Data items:
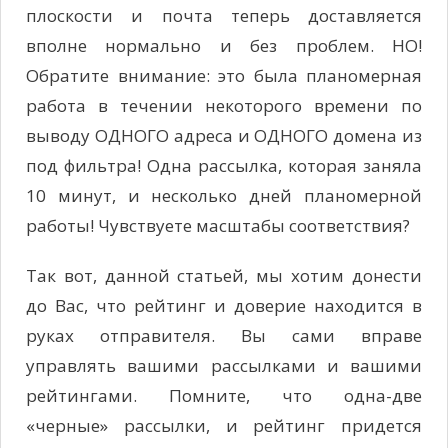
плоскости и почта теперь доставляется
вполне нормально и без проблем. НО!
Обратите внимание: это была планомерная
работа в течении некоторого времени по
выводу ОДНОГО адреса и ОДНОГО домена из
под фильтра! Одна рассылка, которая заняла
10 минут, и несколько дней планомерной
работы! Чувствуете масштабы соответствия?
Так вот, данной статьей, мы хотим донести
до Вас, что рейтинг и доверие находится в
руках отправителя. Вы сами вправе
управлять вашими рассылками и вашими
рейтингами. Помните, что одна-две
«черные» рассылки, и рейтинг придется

● **WORK TASK**: Copy all records exactly; omit images.

● **ANSWER TO THIS TASK**:
плоскости и почта теперь доставляется
вполне нормально и без проблем. НО!
Обратите внимание: это была планомерная
работа в течении некоторого времени по
выводу ОДНОГО адреса и ОДНОГО домена из
под фильтра! Одна рассылка, которая заняла
10 минут, и несколько дней планомерной
работы! Чувствуете масштабы соответствия?
Так вот, данной статьей, мы хотим донести
до Вас, что рейтинг и доверие находится в
руках отправителя. Вы сами вправе
управлять вашими рассылками и вашими
рейтингами. Помните, что одна-две
«черные» рассылки, и рейтинг придется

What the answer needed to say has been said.